Stored data:
--*--
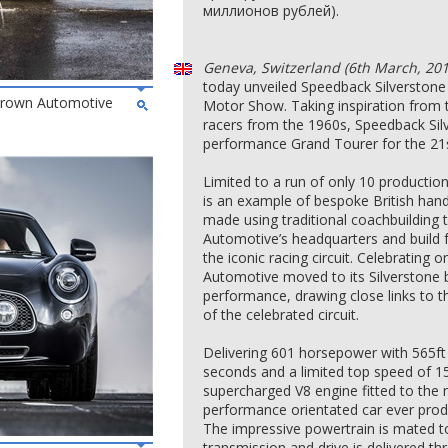
миллионов рублей).
Geneva, Switzerland (6th March, 201
today unveiled Speedback Silverstone 
 Brown Automotive
Motor Show. Taking inspiration from t
racers from the 1960s, Speedback Silv
performance Grand Tourer for the 21s
Limited to a run of only 10 productio
is an example of bespoke British han
made using traditional coachbuilding
Automotive’s headquarters and build fa
the iconic racing circuit. Celebrating
Automotive moved to its Silverstone 
performance, drawing close links to t
of the celebrated circuit.
Delivering 601 horsepower with 565ft 
seconds and a limited top speed of 155
supercharged V8 engine fitted to th
performance orientated car ever pro
The impressive powertrain is mated t
transmission and drive is delivered t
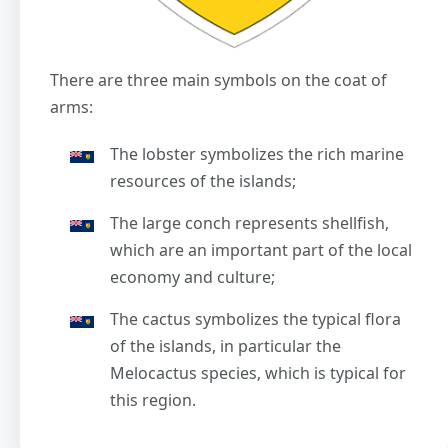
There are three main symbols on the coat of
arms:
The lobster symbolizes the rich marine
resources of the islands;
The large conch represents shellfish,
which are an important part of the local
economy and culture;
The cactus symbolizes the typical flora
of the islands, in particular the
Melocactus species, which is typical for
this region.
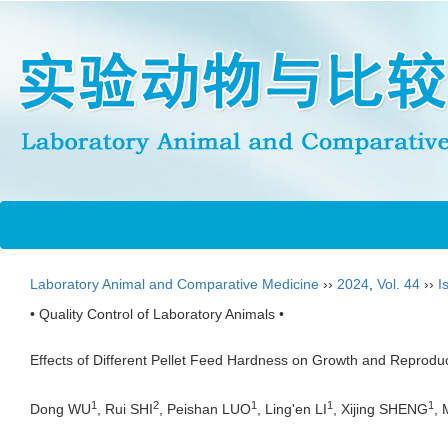
Laboratory Animal and Comparative Medicine
››
2024
,
Vol. 44
››
I
• Quality Control of Laboratory Animals •
Effects of Different Pellet Feed Hardness on Growth and Reproduc
1
2
1
1
1
Dong WU
, Rui SHI
, Peishan LUO
, Ling'en LI
, Xijing SHENG
,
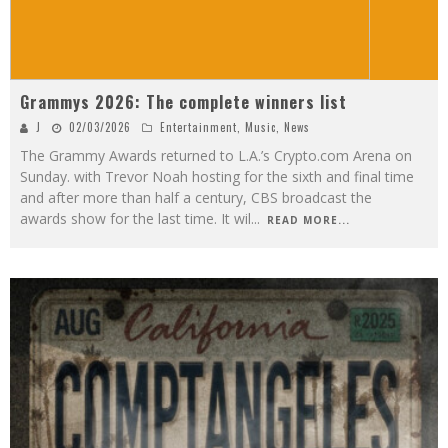
Grammys 2026: The complete winners list
J
02/03/2026
Entertainment
,
Music
,
News
The Grammy Awards returned to L.A.’s Crypto.com Arena on
Sunday. with Trevor Noah hosting for the sixth and final time
and after more than half a century, CBS broadcast the
awards show for the last time. It wil
...
READ MORE...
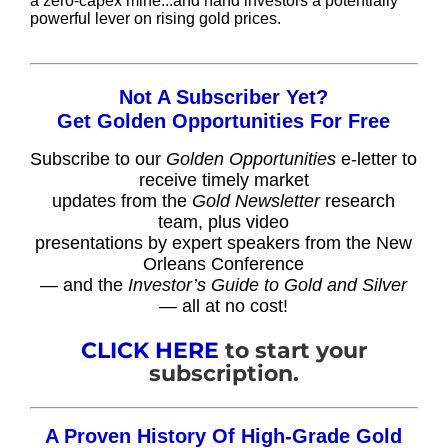
a zero-capex mine...and hand investors a potentially
powerful lever on rising gold prices.
Not A Subscriber Yet?
Get Golden Opportunities For Free
Subscribe to our
Golden Opportunities
e-letter to
receive timely market
updates from the
Gold Newsletter
research
team, plus video
presentations by expert speakers from the New
Orleans Conference
— and the
Investor’s Guide to Gold and Silver
— all at no cost!
CLICK HERE
to start your
subscription.
A Proven History Of High-Grade Gold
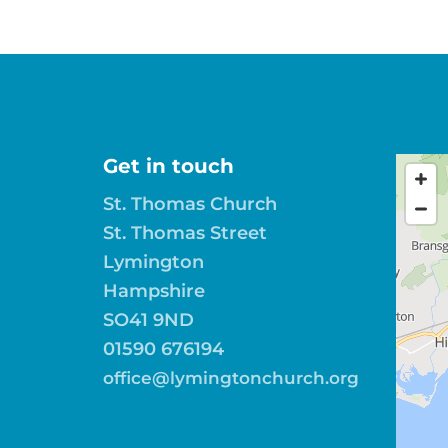
Get in touch
St. Thomas Church
St. Thomas Street
Lymington
Hampshire
SO41 9ND
01590 676194
office@lymingtonchurch.org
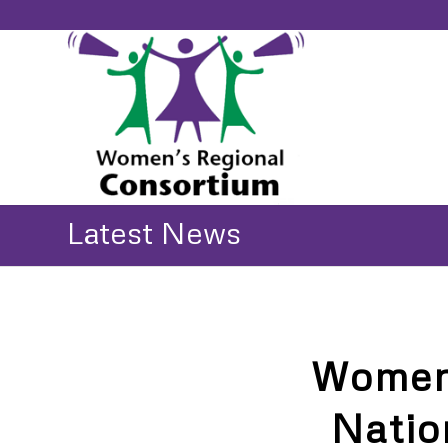
Latest News
Women’
Natio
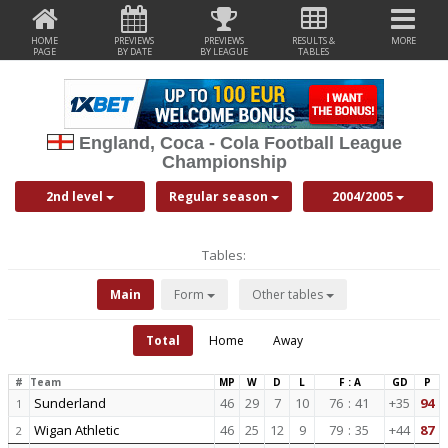
HOME
PREVIEWS
PREVIEWS
RESULTS &
MORE
PAGE
BY DATE
BY LEAGUE
TABLES
England, Coca - Cola Football League
Championship
2nd level
Regular season
2004/2005
Tables:
Main
Form
Other tables
Total
Home
Away
#
Team
MP
W
D
L
F : A
GD
P
Sunderland
46
29
7
10
76
:
41
+35
94
1
Wigan Athletic
46
25
12
9
79
:
35
+44
87
2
--*--
Task prompt: Print the records above word for word, omitting any picture they contain.

Exercise result:
миллионов рублей).
Geneva, Switzerland (6th March, 201
today unveiled Speedback Silverstone 
 Brown Automotive
Motor Show. Taking inspiration from t
racers from the 1960s, Speedback Silv
performance Grand Tourer for the 21s
Limited to a run of only 10 productio
is an example of bespoke British han
made using traditional coachbuilding
Automotive’s headquarters and build fa
the iconic racing circuit. Celebrating
Automotive moved to its Silverstone 
performance, drawing close links to t
of the celebrated circuit.
Delivering 601 horsepower with 565ft 
seconds and a limited top speed of 155
supercharged V8 engine fitted to th
performance orientated car ever pro
The impressive powertrain is mated t
transmission and drive is delivered t
There are three main symbols on the coat of
arms:
The lobster symbolizes the rich marine
resources of the islands;
The large conch represents shellfish,
which are an important part of the local
economy and culture;
The cactus symbolizes the typical flora
of the islands, in particular the
Melocactus species, which is typical for
this region.
Laboratory Animal and Comparative Medicine
››
2024
,
Vol. 44
››
I
• Quality Control of Laboratory Animals •
Effects of Different Pellet Feed Hardness on Growth and Reproduc
1
2
1
1
1
Dong WU
, Rui SHI
, Peishan LUO
, Ling'en LI
, Xijing SHENG
,
Grammys 2026: The complete winners list
J
02/03/2026
Entertainment
,
Music
,
News
The Grammy Awards returned to L.A.’s Crypto.com Arena on
Sunday. with Trevor Noah hosting for the sixth and final time
and after more than half a century, CBS broadcast the
awards show for the last time. It wil
...
READ MORE...
a zero-capex mine...and hand investors a potentially
powerful lever on rising gold prices.
Not A Subscriber Yet?
Get Golden Opportunities For Free
Subscribe to our
Golden Opportunities
e-letter to
receive timely market
updates from the
Gold Newsletter
research
team, plus video
presentations by expert speakers from the New
Orleans Conference
— and the
Investor’s Guide to Gold and Silver
— all at no cost!
CLICK HERE
to start your
subscription.
A Proven History Of High-Grade Gold
Get in touch
St. Thomas Church
St. Thomas Street
Lymington
Hampshire
SO41 9ND
01590 676194
office@lymingtonchurch.org
Latest News
Women’
Natio
HOME
PREVIEWS
PREVIEWS
RESULTS &
MORE
PAGE
BY DATE
BY LEAGUE
TABLES
England, Coca - Cola Football League
Championship
2nd level
Regular season
2004/2005
Tables:
Main
Form
Other tables
Total
Home
Away
#
Team
MP
W
D
L
F : A
GD
P
Sunderland
46
29
7
10
76
:
41
+35
94
1
Wigan Athletic
46
25
12
9
79
:
35
+44
87
2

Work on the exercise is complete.